### Stored data

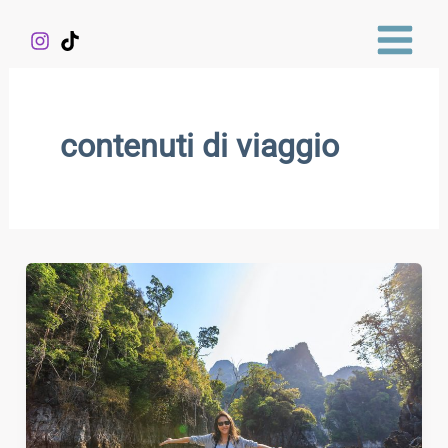
Vai
al
contenuto
contenuti di viaggio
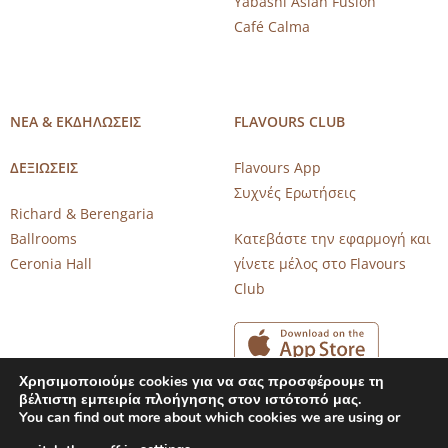
Yabashi Asian Fusion
Café Calma
ΝΕΑ & ΕΚΔΗΛΩΣΕΙΣ
FLAVOURS CLUB
ΔΕΞΙΩΣΕΙΣ
Flavours App
Συχνές Ερωτήσεις
Richard & Berengaria
Ballrooms
Κατεβάστε την εφαρμογή και
Ceronia Hall
γίνετε μέλος στο Flavours
Club
Χρησιμοποιούμε cookies για να σας προσφέρουμε τη
βέλτιστη εμπειρία πλοήγησης στον ιστότοπό μας.
You can find out more about which cookies we are using or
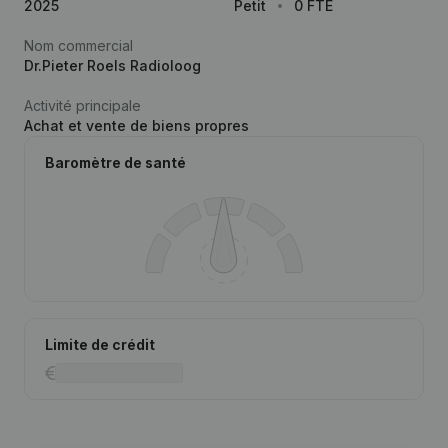
2025
Petit
0 FTE
Nom commercial
Dr.Pieter Roels Radioloog
Activité principale
Achat et vente de biens propres
Baromètre de santé
Limite de crédit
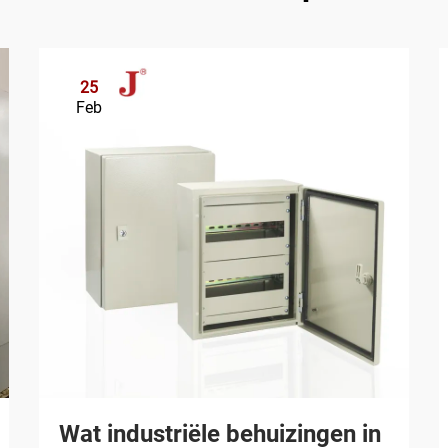
25
Feb
Wat industriële behuizingen in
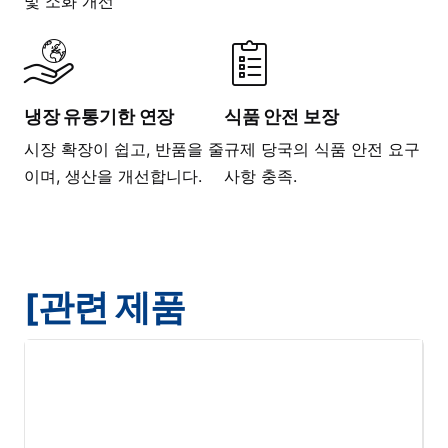
및 소화 개선
냉장 유통기한 연장
식품 안전 보장
시장 확장이 쉽고, 반품을 줄
규제 당국의 식품 안전 요구
이며, 생산을 개선합니다.
사항 충족.
[관련 제품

### What to do
Without changing a word, restate the listing above; the pictures stay out.

### Your response
Vai
al
contenuto
contenuti di viaggio
Yabashi Asian Fusion
Café Calma
ΝΕΑ & ΕΚΔΗΛΩΣΕΙΣ
FLAVOURS CLUB
ΔΕΞΙΩΣΕΙΣ
Flavours App
Συχνές Ερωτήσεις
Richard & Berengaria
Ballrooms
Κατεβάστε την εφαρμογή και
Ceronia Hall
γίνετε μέλος στο Flavours
Club
Χρησιμοποιούμε cookies για να σας προσφέρουμε τη
βέλτιστη εμπειρία πλοήγησης στον ιστότοπό μας.
You can find out more about which cookies we are using or
2025
Petit
0 FTE
Nom commercial
Dr.Pieter Roels Radioloog
Activité principale
Achat et vente de biens propres
Baromètre de santé
Limite de crédit
25
Feb
Wat industriële behuizingen in
및 소화 개선
냉장 유통기한 연장
식품 안전 보장
시장 확장이 쉽고, 반품을 줄
규제 당국의 식품 안전 요구
이며, 생산을 개선합니다.
사항 충족.
[관련 제품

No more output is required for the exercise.